# Task description:
Set down every entry below exactly as it stands.

# Data records:

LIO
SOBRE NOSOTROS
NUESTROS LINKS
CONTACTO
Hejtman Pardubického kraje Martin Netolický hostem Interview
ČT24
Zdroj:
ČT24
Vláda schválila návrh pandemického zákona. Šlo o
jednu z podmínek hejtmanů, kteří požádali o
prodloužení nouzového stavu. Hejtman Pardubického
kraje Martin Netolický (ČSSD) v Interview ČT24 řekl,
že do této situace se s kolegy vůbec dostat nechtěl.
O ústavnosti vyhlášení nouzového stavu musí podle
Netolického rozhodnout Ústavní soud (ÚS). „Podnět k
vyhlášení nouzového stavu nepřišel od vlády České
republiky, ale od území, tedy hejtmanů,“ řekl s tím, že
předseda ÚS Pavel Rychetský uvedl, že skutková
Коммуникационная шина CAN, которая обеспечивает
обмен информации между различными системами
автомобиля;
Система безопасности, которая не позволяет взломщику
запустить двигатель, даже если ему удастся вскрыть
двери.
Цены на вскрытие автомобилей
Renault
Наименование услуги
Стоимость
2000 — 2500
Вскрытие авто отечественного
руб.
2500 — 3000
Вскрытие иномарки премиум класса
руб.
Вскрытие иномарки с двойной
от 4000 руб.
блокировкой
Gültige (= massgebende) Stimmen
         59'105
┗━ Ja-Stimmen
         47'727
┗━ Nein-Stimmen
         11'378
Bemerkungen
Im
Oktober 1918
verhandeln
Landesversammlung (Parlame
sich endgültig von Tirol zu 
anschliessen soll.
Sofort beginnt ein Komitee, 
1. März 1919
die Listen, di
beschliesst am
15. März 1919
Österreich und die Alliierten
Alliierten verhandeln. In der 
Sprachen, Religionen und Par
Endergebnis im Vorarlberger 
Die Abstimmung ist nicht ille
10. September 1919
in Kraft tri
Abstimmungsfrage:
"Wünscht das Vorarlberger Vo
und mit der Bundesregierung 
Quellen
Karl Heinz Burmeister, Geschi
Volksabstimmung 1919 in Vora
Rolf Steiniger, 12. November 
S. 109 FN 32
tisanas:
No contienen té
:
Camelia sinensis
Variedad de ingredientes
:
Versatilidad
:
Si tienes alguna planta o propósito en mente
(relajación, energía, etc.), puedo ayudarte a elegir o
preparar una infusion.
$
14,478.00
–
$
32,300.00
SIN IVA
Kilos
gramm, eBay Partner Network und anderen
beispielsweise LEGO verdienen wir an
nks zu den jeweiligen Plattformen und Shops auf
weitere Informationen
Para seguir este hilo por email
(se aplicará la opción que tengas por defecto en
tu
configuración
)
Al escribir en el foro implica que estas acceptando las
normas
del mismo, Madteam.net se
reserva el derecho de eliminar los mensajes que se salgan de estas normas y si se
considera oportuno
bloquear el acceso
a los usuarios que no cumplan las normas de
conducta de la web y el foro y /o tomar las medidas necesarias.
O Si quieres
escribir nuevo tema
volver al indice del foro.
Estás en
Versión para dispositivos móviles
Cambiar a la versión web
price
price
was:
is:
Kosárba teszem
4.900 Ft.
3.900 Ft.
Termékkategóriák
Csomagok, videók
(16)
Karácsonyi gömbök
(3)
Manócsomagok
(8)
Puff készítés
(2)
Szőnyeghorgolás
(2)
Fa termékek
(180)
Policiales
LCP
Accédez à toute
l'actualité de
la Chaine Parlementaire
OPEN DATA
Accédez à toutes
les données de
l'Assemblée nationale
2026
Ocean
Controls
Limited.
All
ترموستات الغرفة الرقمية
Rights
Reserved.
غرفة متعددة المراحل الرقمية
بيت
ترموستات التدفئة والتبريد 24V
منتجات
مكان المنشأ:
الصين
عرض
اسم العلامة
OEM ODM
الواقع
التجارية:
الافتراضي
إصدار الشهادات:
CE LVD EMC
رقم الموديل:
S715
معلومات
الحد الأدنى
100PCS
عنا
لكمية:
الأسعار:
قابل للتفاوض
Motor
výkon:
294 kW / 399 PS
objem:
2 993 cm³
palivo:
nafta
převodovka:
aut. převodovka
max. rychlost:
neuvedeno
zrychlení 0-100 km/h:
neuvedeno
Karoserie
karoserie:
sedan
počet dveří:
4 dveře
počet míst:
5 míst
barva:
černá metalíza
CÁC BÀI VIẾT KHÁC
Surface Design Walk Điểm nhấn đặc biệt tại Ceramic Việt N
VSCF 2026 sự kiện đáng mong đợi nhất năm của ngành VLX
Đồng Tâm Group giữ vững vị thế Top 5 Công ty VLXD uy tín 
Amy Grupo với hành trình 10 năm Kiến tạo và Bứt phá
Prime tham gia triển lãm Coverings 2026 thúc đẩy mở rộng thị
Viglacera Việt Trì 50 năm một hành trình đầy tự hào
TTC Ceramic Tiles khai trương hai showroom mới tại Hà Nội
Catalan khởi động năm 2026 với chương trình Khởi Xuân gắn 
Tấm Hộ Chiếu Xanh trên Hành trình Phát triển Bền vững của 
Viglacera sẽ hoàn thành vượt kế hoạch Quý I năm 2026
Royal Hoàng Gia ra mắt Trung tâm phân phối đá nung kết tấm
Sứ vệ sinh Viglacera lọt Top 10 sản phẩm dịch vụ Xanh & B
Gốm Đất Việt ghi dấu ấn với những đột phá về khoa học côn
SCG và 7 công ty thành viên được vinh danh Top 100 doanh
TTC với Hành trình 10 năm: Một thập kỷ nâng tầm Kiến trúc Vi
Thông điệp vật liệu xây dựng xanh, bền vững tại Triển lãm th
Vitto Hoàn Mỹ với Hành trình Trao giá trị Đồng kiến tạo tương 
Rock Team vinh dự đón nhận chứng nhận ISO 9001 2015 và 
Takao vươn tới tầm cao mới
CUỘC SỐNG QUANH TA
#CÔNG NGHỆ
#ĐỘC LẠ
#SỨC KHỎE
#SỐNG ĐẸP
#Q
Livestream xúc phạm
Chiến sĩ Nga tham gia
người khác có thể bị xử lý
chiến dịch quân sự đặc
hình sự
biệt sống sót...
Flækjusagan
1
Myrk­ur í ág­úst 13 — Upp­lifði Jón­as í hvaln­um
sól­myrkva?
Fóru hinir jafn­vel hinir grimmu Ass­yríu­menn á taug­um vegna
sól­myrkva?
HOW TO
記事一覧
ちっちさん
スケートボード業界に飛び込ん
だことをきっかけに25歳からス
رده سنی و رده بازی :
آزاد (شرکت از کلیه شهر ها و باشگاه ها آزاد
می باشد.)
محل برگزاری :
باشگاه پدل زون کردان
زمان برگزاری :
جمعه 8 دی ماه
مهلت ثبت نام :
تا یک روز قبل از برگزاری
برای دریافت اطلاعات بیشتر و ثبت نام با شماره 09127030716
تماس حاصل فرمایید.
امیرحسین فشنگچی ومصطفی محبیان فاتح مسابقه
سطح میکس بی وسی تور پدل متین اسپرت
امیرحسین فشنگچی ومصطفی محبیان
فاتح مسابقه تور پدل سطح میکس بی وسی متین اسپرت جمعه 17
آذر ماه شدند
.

# Completed task:
LIO
SOBRE NOSOTROS
NUESTROS LINKS
CONTACTO
Hejtman Pardubického kraje Martin Netolický hostem Interview
ČT24
Zdroj:
ČT24
Vláda schválila návrh pandemického zákona. Šlo o
jednu z podmínek hejtmanů, kteří požádali o
prodloužení nouzového stavu. Hejtman Pardubického
kraje Martin Netolický (ČSSD) v Interview ČT24 řekl,
že do této situace se s kolegy vůbec dostat nechtěl.
O ústavnosti vyhlášení nouzového stavu musí podle
Netolického rozhodnout Ústavní soud (ÚS). „Podnět k
vyhlášení nouzového stavu nepřišel od vlády České
republiky, ale od území, tedy hejtmanů,“ řekl s tím, že
předseda ÚS Pavel Rychetský uvedl, že skutková
Коммуникационная шина CAN, которая обеспечивает
обмен информации между различными системами
автомобиля;
Система безопасности, которая не позволяет взломщику
запустить двигатель, даже если ему удастся вскрыть
двери.
Цены на вскрытие автомобилей
Renault
Наименование услуги
Стоимость
2000 — 2500
Вскрытие авто отечественного
руб.
2500 — 3000
Вскрытие иномарки премиум класса
руб.
Вскрытие иномарки с двойной
от 4000 руб.
блокировкой
Gültige (= massgebende) Stimmen
         59'105
┗━ Ja-Stimmen
         47'727
┗━ Nein-Stimmen
         11'378
Bemerkungen
Im
Oktober 1918
verhandeln
Landesversammlung (Parlame
sich endgültig von Tirol zu 
anschliessen soll.
Sofort beginnt ein Komitee, 
1. März 1919
die Listen, di
beschliesst am
15. März 1919
Österreich und die Alliierten
Alliierten verhandeln. In der 
Sprachen, Religionen und Par
Endergebnis im Vorarlberger 
Die Abstimmung ist nicht ille
10. September 1919
in Kraft tri
Abstimmungsfrage:
"Wünscht das Vorarlberger Vo
und mit der Bundesregierung 
Quellen
Karl Heinz Burmeister, Geschi
Volksabstimmung 1919 in Vora
Rolf Steiniger, 12. November 
S. 109 FN 32
tisanas:
No contienen té
:
Camelia sinensis
Variedad de ingredientes
:
Versatilidad
:
Si tienes alguna planta o propósito en mente
(relajación, energía, etc.), puedo ayudarte a elegir o
preparar una infusion.
$
14,478.00
–
$
32,300.00
SIN IVA
Kilos
gramm, eBay Partner Network und anderen
beispielsweise LEGO verdienen wir an
nks zu den jeweiligen Plattformen und Shops auf
weitere Informationen
Para seguir este hilo por email
(se aplicará la opción que tengas por defecto en
tu
configuración
)
Al escribir en el foro implica que estas acceptando las
normas
del mismo, Madteam.net se
reserva el derecho de eliminar los mensajes que se salgan de estas normas y si se
considera oportuno
bloquear el acceso
a los usuarios que no cumplan las normas de
conducta de la web y el foro y /o tomar las medidas necesarias.
O Si quieres
escribir nuevo tema
volver al indice del foro.
Estás en
Versión para dispositivos móviles
Cambiar a la versión web
price
price
was:
is:
Kosárba teszem
4.900 Ft.
3.900 Ft.
Termékkategóriák
Csomagok, videók
(16)
Karácsonyi gömbök
(3)
Manócsomagok
(8)
Puff készítés
(2)
Szőnyeghorgolás
(2)
Fa termékek
(180)
Policiales
LCP
Accédez à toute
l'actualité de
la Chaine Parlementaire
OPEN DATA
Accédez à toutes
les données de
l'Assemblée nationale
2026
Ocean
Controls
Limited.
All
ترموستات الغرفة الرقمية
Rights
Reserved.
غرفة متعددة المراحل الرقمية
بيت
ترموستات التدفئة والتبريد 24V
منتجات
مكان المنشأ:
الصين
عرض
اسم العلامة
OEM ODM
الواقع
التجارية:
الافتراضي
إصدار الشهادات:
CE LVD EMC
رقم الموديل:
S715
معلومات
الحد الأدنى
100PCS
عنا
لكمية:
الأسعار:
قابل للتفاوض
Motor
výkon:
294 kW / 399 PS
objem:
2 993 cm³
palivo:
nafta
převodovka:
aut. převodovka
max. rychlost:
neuvedeno
zrychlení 0-100 km/h:
neuvedeno
Karoserie
karoserie:
sedan
počet dveří:
4 dveře
počet míst:
5 míst
barva:
černá metalíza
CÁC BÀI VIẾT KHÁC
Surface Design Walk Điểm nhấn đặc biệt tại Ceramic Việt N
VSCF 2026 sự kiện đáng mong đợi nhất năm của ngành VLX
Đồng Tâm Group giữ vững vị thế Top 5 Công ty VLXD uy tín 
Amy Grupo với hành trình 10 năm Kiến tạo và Bứt phá
Prime tham gia triển lãm Coverings 2026 thúc đẩy mở rộng thị
Viglacera Việt Trì 50 năm một hành trình đầy tự hào
TTC Ceramic Tiles khai trương hai showroom mới tại Hà Nội
Catalan khởi động năm 2026 với chương trình Khởi Xuân gắn 
Tấm Hộ Chiếu Xanh trên Hành trình Phát triển Bền vững của 
Viglacera sẽ hoàn thành vượt kế hoạch Quý I năm 2026
Royal Hoàng Gia ra mắt Trung tâm phân phối đá nung kết tấm
Sứ vệ sinh Viglacera lọt Top 10 sản phẩm dịch vụ Xanh & B
Gốm Đất Việt ghi dấu ấn với những đột phá về khoa học côn
SCG và 7 công ty thành viên được vinh danh Top 100 doanh
TTC với Hành trình 10 năm: Một thập kỷ nâng tầm Kiến trúc Vi
Thông điệp vật liệu xây dựng xanh, bền vững tại Triển lãm th
Vitto Hoàn Mỹ với Hành trình Trao giá trị Đồng kiến tạo tương 
Rock Team vinh dự đón nhận chứng nhận ISO 9001 2015 và 
Takao vươn tới tầm cao mới
CUỘC SỐNG QUANH TA
#CÔNG NGHỆ
#ĐỘC LẠ
#SỨC KHỎE
#SỐNG ĐẸP
#Q
Livestream xúc phạm
Chiến sĩ Nga tham gia
người khác có thể bị xử lý
chiến dịch quân sự đặc
hình sự
biệt sống sót...
Flækjusagan
1
Myrk­ur í ág­úst 13 — Upp­lifði Jón­as í hvaln­um
sól­myrkva?
Fóru hinir jafn­vel hinir grimmu Ass­yríu­menn á taug­um vegna
sól­myrkva?
HOW TO
記事一覧
ちっちさん
スケートボード業界に飛び込ん
だことをきっかけに25歳からス
رده سنی و رده بازی :
آزاد (شرکت از کلیه شهر ها و باشگاه ها آزاد
می باشد.)
محل برگزاری :
باشگاه پدل زون کردان
زمان برگزاری :
جمعه 8 دی ماه
مهلت ثبت نام :
تا یک روز قبل از برگزاری
برای دریافت اطلاعات بیشتر و ثبت نام با شماره 09127030716
تماس حاصل فرمایید.
امیرحسین فشنگچی ومصطفی محبیان فاتح مسابقه
سطح میکس بی وسی تور پدل متین اسپرت
امیرحسین فشنگچی ومصطفی محبیان
فاتح مسابقه تور پدل سطح میکس بی وسی متین اسپرت جمعه 17
آذر ماه شدند
.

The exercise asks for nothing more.